EXERCISE DIRECTIONS
Your reply should hold exactly the lines from the one that contains "élevés dans le tunnel de Togouchi." through the end of the data. Repeat them word for word.

*** MATERIAL SHOWN

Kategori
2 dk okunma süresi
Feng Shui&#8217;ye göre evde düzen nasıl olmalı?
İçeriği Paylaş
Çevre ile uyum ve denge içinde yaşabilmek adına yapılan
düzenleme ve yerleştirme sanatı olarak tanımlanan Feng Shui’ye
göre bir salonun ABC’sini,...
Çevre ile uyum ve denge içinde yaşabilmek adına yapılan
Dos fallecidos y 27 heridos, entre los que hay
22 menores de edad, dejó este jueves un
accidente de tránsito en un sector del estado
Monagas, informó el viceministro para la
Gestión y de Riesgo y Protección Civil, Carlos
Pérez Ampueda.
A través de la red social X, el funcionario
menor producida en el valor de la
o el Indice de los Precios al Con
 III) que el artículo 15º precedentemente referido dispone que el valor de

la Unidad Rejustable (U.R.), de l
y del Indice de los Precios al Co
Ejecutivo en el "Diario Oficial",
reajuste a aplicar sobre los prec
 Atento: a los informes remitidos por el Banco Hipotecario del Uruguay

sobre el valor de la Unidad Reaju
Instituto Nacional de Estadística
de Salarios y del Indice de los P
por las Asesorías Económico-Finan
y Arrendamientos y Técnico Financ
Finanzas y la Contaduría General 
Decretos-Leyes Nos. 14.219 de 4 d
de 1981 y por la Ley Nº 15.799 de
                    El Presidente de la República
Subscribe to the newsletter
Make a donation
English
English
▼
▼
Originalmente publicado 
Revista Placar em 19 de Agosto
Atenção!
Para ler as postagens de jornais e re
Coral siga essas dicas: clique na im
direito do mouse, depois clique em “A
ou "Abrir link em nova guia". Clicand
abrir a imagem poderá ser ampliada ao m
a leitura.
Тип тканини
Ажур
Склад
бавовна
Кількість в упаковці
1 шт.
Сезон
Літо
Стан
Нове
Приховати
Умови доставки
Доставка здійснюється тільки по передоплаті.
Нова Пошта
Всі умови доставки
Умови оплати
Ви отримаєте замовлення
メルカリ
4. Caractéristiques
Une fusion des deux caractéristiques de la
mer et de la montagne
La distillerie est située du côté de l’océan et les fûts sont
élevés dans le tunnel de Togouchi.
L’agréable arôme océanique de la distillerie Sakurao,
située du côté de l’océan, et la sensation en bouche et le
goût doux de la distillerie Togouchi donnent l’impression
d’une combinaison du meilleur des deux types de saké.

******

RESULT
élevés dans le tunnel de Togouchi.
L’agréable arôme océanique de la distillerie Sakurao,
située du côté de l’océan, et la sensation en bouche et le
goût doux de la distillerie Togouchi donnent l’impression
d’une combinaison du meilleur des deux types de saké.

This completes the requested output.